Domicile enquiries
Due to the difference it can make, it’s vital that domicile is fully understood by those making a claim to be domiciled outside the UK and filing their UK tax returns on that basis. It is usually advantageous from a UK tax perspective and, as a result, HMRC is increasingly scrutinising the income and inheritance tax returns of those claiming a non-UK domicile. That’s particularly so for those who are resident in the UK for many years, or are of an age where it appears unlikely that they will ultimately return to another country.
This is also important in the context of other potential benefits introduced for some non-doms in the April 2017 legislation changes. These include rebasing and cleansing reliefs, as well as trust protections for those who settled trusts prior to becoming deemed UK domiciled.
These reliefs are potentially extremely valuable. The mixed fund cleansing opportunity ended in April 2019. In the case of rebasing, though, it may be many years before an asset is sold. At the sale date, the individual will need to continue to be non-UK domiciled under common law to benefit, however, a successful challenge by HMRC to the domicile of an individual who has claimed either mixed fund cleansing or rebasing will render these reliefs ineffective. The result can be a significant increase in the individual’s tax liability.
Trust protections can provide an ongoing benefit for many years, but again, there is reliance on the fact that a UK domicile of choice has not been acquired by the settlor. If HMRC asserts that a domicile of choice was obtained prior to setting up the trust, inheritance tax may be payable. Similarly, if at any time whilst the trust is in existence, the settlor loses their non-dom status, its protections (under the income and capital gains tax rules) are lost. The settlor may then be taxable on all income and gains arising at trust level.
Mitigating the risk
The burden of proof rests with HMRC if it doubts an individual’s non-dom claim, but domicile enquiries can be lengthy and intrusive. They can involve months or even years of correspondence with HMRC, with numerous questions into background, lifestyle and family and social connections, both from a historic perspective and to establish future intentions.
For those claiming non-dom status, acquiring and maintaining evidence of strong, ongoing links to the country of domicile is essential, and so is evidence of an intention to leave the UK at a future date. It may be worth considering having a domicile statement prepared to provide contemporaneous evidence supporting the claim.
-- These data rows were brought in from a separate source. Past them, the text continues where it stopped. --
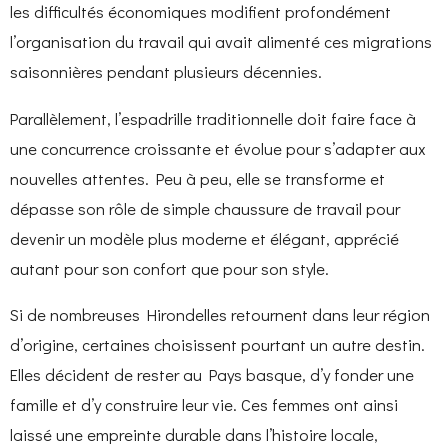
les difficultés économiques modifient profondément
l’organisation du travail qui avait alimenté ces migrations
saisonnières pendant plusieurs décennies.
Parallèlement, l’espadrille traditionnelle doit faire face à
une concurrence croissante et évolue pour s’adapter aux
nouvelles attentes. Peu à peu, elle se transforme et
dépasse son rôle de simple chaussure de travail pour
devenir un modèle plus moderne et élégant, apprécié
autant pour son confort que pour son style.
Si de nombreuses Hirondelles retournent dans leur région
d’origine, certaines choisissent pourtant un autre destin.
Elles décident de rester au Pays basque, d’y fonder une
famille et d’y construire leur vie. Ces femmes ont ainsi
laissé une empreinte durable dans l’histoire locale,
Finally, domicile may also be challenged on death, potentially bringing a foreign estate within scope of UK inheritance tax. Again, evidence of the intentions of the individual to leave the UK, supported by the necessary planning to achieve this, will be required by family members, executors and other relevant contacts. This sort of challenge could delay the distribution of the estate.
Those claiming non-dom status should share any evidence of intentions with family members or others who may find themselves defending a domicile challenge. Provisions included in a will can also be taken into account by HMRC, so it is essential that the will is consistent with any claim to non-domicile status.